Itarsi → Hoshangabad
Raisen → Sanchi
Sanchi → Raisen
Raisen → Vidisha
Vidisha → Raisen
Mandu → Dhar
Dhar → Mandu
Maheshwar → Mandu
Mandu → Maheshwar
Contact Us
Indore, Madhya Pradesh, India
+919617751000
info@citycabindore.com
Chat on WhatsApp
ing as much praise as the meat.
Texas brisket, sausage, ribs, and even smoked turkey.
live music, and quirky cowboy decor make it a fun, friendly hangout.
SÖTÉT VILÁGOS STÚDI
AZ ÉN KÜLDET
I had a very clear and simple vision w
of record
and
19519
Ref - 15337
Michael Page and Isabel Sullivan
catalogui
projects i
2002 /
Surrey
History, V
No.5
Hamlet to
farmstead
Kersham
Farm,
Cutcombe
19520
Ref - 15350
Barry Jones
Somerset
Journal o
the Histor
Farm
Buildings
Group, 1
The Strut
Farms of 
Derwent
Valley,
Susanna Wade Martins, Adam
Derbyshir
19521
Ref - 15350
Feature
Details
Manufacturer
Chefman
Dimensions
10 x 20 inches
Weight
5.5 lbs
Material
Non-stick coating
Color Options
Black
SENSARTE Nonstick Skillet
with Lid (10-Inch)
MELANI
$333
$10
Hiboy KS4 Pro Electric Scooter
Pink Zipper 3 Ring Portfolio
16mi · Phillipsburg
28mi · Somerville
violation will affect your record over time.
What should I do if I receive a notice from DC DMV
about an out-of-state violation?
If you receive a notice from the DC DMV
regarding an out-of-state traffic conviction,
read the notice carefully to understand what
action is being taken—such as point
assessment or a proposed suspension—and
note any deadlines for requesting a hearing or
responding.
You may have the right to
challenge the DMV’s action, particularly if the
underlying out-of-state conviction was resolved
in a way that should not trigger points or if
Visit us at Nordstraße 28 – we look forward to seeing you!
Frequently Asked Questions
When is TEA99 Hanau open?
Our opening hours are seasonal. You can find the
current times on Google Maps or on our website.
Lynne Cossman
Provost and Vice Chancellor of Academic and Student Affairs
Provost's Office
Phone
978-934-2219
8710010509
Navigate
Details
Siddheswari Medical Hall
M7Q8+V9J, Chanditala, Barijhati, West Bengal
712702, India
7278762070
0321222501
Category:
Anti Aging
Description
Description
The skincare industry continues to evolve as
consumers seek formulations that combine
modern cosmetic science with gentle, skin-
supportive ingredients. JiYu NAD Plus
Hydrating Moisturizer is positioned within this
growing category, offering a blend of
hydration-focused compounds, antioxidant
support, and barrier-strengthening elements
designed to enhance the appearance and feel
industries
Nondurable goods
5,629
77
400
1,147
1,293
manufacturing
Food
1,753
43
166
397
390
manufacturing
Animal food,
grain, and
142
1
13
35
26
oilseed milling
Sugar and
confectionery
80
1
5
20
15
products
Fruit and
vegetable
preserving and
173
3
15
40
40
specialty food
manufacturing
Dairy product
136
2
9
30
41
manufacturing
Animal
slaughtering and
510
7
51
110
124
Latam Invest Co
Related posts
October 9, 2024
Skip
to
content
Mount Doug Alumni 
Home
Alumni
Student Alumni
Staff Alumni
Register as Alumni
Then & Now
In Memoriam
══════════════════════════════
• EXERCISE OBJECTIVE: For each line shown above, write an exact copy.

• SOLVED PROBLEM:
Itarsi → Hoshangabad
Raisen → Sanchi
Sanchi → Raisen
Raisen → Vidisha
Vidisha → Raisen
Mandu → Dhar
Dhar → Mandu
Maheshwar → Mandu
Mandu → Maheshwar
Contact Us
Indore, Madhya Pradesh, India
+919617751000
info@citycabindore.com
Chat on WhatsApp
ing as much praise as the meat.
Texas brisket, sausage, ribs, and even smoked turkey.
live music, and quirky cowboy decor make it a fun, friendly hangout.
SÖTÉT VILÁGOS STÚDI
AZ ÉN KÜLDET
I had a very clear and simple vision w
of record
and
19519
Ref - 15337
Michael Page and Isabel Sullivan
catalogui
projects i
2002 /
Surrey
History, V
No.5
Hamlet to
farmstead
Kersham
Farm,
Cutcombe
19520
Ref - 15350
Barry Jones
Somerset
Journal o
the Histor
Farm
Buildings
Group, 1
The Strut
Farms of 
Derwent
Valley,
Susanna Wade Martins, Adam
Derbyshir
19521
Ref - 15350
Feature
Details
Manufacturer
Chefman
Dimensions
10 x 20 inches
Weight
5.5 lbs
Material
Non-stick coating
Color Options
Black
SENSARTE Nonstick Skillet
with Lid (10-Inch)
MELANI
$333
$10
Hiboy KS4 Pro Electric Scooter
Pink Zipper 3 Ring Portfolio
16mi · Phillipsburg
28mi · Somerville
violation will affect your record over time.
What should I do if I receive a notice from DC DMV
about an out-of-state violation?
If you receive a notice from the DC DMV
regarding an out-of-state traffic conviction,
read the notice carefully to understand what
action is being taken—such as point
assessment or a proposed suspension—and
note any deadlines for requesting a hearing or
responding.
You may have the right to
challenge the DMV’s action, particularly if the
underlying out-of-state conviction was resolved
in a way that should not trigger points or if
Visit us at Nordstraße 28 – we look forward to seeing you!
Frequently Asked Questions
When is TEA99 Hanau open?
Our opening hours are seasonal. You can find the
current times on Google Maps or on our website.
Lynne Cossman
Provost and Vice Chancellor of Academic and Student Affairs
Provost's Office
Phone
978-934-2219
8710010509
Navigate
Details
Siddheswari Medical Hall
M7Q8+V9J, Chanditala, Barijhati, West Bengal
712702, India
7278762070
0321222501
Category:
Anti Aging
Description
Description
The skincare industry continues to evolve as
consumers seek formulations that combine
modern cosmetic science with gentle, skin-
supportive ingredients. JiYu NAD Plus
Hydrating Moisturizer is positioned within this
growing category, offering a blend of
hydration-focused compounds, antioxidant
support, and barrier-strengthening elements
designed to enhance the appearance and feel
industries
Nondurable goods
5,629
77
400
1,147
1,293
manufacturing
Food
1,753
43
166
397
390
manufacturing
Animal food,
grain, and
142
1
13
35
26
oilseed milling
Sugar and
confectionery
80
1
5
20
15
products
Fruit and
vegetable
preserving and
173
3
15
40
40
specialty food
manufacturing
Dairy product
136
2
9
30
41
manufacturing
Animal
slaughtering and
510
7
51
110
124
Latam Invest Co
Related posts
October 9, 2024
Skip
to
content
Mount Doug Alumni 
Home
Alumni
Student Alumni
Staff Alumni
Register as Alumni
Then & Now
In Memoriam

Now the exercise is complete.